» **PROBLEM STATEMENT**
Please tally how many lines in the entries below include the word "suis", giving only the number.

Page images and extracted text
╭──

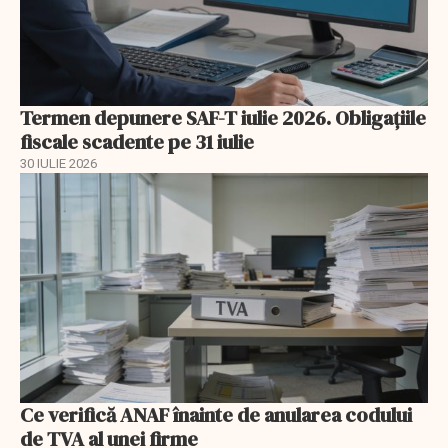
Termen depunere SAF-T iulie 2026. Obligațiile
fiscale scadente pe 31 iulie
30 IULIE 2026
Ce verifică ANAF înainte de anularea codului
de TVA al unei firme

╰──
╭──

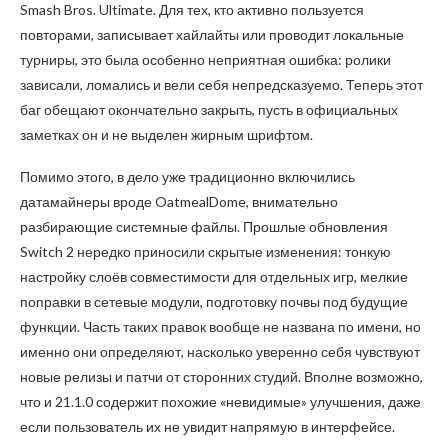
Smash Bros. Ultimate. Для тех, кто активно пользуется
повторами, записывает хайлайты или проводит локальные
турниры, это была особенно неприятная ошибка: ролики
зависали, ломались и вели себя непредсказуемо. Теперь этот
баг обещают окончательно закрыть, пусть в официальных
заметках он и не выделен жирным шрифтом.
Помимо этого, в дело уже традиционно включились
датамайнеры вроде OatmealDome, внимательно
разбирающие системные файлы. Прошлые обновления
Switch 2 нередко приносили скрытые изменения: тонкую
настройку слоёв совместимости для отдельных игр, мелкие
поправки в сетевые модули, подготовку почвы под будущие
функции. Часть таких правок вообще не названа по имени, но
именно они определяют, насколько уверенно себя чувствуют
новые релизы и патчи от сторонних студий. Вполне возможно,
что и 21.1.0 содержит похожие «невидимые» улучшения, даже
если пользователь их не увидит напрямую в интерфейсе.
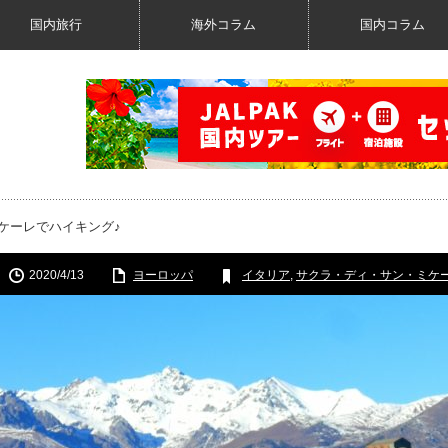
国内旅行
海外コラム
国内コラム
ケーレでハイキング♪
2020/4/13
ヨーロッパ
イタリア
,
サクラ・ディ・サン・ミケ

╰──
╭──

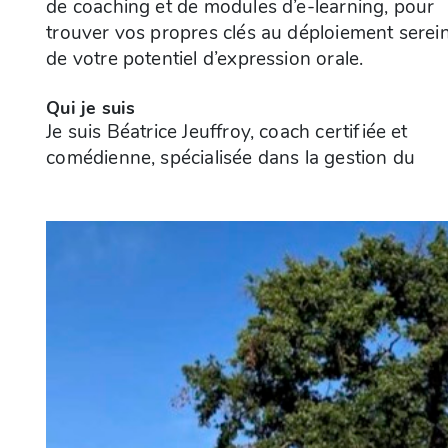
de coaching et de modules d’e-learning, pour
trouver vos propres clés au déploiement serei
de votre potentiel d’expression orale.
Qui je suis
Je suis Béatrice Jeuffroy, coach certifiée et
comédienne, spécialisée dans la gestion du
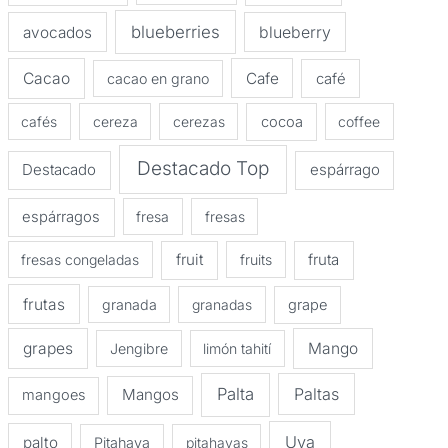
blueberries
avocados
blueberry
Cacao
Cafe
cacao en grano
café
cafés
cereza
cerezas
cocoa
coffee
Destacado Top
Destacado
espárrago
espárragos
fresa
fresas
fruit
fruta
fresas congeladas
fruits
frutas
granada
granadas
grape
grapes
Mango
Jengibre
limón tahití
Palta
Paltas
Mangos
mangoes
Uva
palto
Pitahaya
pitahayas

╰──

» **RESULT OF THE TASK**
2